What are you researching? Dr. Joanna Sobczyk

May 2021

Fascinated by neutrinos

“Neutrinos are my fascination – those ghostly particles that permeate our planet billions of times and yet are very difficult to detect and to understand. With new planned experiments – such as the DUNE experiment in the USA – scientists want to investigate some fundamental neutrino properties in more detail: for example, the phenomenon that the three types of neutrino constantly transform into one another – known in technical jargon as neutrino oscillation. To do this, they need important information from theoretical calculations: And this is where I come in.

©: Angelika Stehle

I am specifically concerned with the question of how neutrinos interact with atomic nuclei. This is where two PRISMA+ research areas meet, so to speak: high-energy physics and nuclear physics. I want to calculate very precisely from scratch – i.e. based on the fundamental theories we have – what happens when a neutrino hits an atomic nucleus.

From this, we can develop models and simulate processes that are in turn indispensable for our experimental colleagues when conducting and interpreting their experiments. In Mainz, in Sonia Bacca's group, I find ideal conditions for my theoretical research: The group is working very successfully on the prediction of properties of the atomic nucleus that can be derived from the forces between the nuclear constituents – the nucleons – and their interactions.
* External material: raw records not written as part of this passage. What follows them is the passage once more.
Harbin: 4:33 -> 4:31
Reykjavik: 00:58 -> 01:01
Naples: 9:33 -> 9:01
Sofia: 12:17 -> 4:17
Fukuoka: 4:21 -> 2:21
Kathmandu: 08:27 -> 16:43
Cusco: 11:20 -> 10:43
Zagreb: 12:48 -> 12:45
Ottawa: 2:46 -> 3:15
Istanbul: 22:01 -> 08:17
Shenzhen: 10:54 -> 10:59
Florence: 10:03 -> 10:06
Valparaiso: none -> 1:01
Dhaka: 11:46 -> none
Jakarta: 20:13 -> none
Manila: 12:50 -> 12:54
Specifically, I want to calculate the interaction of neutrinos with atomic nuclei of the elements oxygen (16O) and argon (40Ar) – both will play an important role in later neutrino experiments. A good example of the indispensable interplay between theory and experiment.”

Dr. Joanna Sobczyk has been a postdoc in Mainz since January 2020. She was initially funded by the Irène Joliot-Curie program – initiated by PRISMA+ – with a fellowship for transitional phases. She has since been awarded a Humboldt Research Fellowship and a Marie Curie Fellowship.